Promoting Value After an M&A Deal

Closing is the culmination of months, and sometimes years, of planning, due diligence, negotiations, and exhaustion.

Closing is the culmination of months, and sometimes years, of planning, due diligence, negotiations, and exhaustion. But it is not the end. It marks the beginning of an even more demanding and fraught process. Pay attention to the initial reasons for the deal by drafting an integration plan. Shifting priorities, loss of focus, and fatigue can cause inertia over time, reducing the value of the deal. Here’s how to ensure the deal realizes its full potential. 


Develop a Detailed Exit Plan 

The acquiring business should have a highly specific list of goals, as well as concrete action steps and a timeline for achieving these goals. This process should begin with a comprehensive due diligence process that audits the daily operations of the target business. Doing this work before closing ensures a more streamlined integration that can begin immediately. 


Your integration plan should also include representatives from both companies. Ensure each knows their role, and is empowered to take steps to bring the deal closer to your end goals. Pay special attention to company culture, and be explicit about the ideal culture of the end business. Involving people who already embody that ideal culture can help you achieve your plans more quickly. 


Focus on Communication and Buy-In

Communication and culture are more than just cliched buzzwords. They are vital to integration. You must practice effective, clear communication to all stakeholders. This communication must display a clear understanding of how integration will likely affect each party. 

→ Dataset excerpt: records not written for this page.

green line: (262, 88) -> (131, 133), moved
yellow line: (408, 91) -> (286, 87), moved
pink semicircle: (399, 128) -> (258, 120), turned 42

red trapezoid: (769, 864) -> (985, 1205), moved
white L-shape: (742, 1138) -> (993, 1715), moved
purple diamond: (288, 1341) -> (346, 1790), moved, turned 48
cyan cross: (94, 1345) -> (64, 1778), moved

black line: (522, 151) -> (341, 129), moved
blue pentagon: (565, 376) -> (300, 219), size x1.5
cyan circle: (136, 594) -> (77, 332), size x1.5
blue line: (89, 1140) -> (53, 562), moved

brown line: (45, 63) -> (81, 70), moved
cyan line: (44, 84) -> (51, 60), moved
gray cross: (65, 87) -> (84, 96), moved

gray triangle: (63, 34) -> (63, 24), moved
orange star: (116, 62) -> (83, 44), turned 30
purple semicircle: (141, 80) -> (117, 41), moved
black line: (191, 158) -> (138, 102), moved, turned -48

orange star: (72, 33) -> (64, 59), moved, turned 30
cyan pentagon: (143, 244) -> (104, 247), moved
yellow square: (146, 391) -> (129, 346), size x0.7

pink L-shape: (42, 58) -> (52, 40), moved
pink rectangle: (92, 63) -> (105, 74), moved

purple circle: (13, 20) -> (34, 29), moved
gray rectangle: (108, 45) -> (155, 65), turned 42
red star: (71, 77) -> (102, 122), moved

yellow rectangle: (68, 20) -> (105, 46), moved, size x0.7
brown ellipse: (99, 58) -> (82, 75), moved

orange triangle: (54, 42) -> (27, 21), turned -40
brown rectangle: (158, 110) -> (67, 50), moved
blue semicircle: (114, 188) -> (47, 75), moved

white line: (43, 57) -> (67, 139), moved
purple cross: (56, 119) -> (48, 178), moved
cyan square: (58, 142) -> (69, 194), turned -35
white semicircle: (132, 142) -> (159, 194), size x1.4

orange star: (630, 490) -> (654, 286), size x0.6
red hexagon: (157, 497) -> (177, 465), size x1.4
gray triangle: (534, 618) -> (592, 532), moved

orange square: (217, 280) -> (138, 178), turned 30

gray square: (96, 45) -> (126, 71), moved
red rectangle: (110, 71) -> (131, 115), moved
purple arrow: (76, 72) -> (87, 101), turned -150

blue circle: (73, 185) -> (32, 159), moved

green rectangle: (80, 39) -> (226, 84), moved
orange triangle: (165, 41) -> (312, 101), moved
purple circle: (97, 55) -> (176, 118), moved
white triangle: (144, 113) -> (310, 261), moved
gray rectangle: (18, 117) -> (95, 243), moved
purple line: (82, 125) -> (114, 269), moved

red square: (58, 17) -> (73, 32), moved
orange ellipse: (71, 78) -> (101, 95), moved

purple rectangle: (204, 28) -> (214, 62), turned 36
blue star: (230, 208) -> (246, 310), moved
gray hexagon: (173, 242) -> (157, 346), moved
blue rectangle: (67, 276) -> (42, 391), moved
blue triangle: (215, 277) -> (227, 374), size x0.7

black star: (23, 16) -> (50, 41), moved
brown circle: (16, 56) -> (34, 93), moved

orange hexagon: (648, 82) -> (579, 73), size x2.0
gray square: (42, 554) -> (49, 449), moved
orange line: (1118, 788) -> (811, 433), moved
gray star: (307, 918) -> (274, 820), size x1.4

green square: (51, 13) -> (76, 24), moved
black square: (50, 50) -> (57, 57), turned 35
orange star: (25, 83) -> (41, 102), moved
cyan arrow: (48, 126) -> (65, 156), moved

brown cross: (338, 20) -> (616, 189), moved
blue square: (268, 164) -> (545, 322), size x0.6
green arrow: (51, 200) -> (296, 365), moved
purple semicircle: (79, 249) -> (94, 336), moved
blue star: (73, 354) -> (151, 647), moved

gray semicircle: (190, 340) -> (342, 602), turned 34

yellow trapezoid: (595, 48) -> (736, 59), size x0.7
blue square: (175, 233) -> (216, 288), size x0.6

The incoming team must understand why the company was acquired. Different perspectives on the purchase may influence the approach employees take, so be unambiguously clear. Every acquisition requires talent, so you must be an ally to the talent who matters most. Include HR and the M&A team in conversations with executives from both companies. Seek input from incoming leaders, and show that you care about their well-being, not just their compliance. If you don’t, you may lose some of your most important talent. 


Utilize Experience

The M&A process is maddeningly complex, even for those who have done it before. So don’t try to do it alone. Experts who have overseen dozens of processes can help promote efficiency while offering the unbiased perspective of an outsider. Experience by executives is helpful, but it’s rarely sufficient. Consider hiring an M&A expert to oversee the integration. The right advisor knows how to increase value, and can identify early warning signs of a deal that may lose value. Their outside experience brings a perspective you may not otherwise be able to access, and can help you gain the trust of people on both sides of the deal—especially when the acquired business’s team worries that the purchasing company’s leaders may otherwise dominate the process.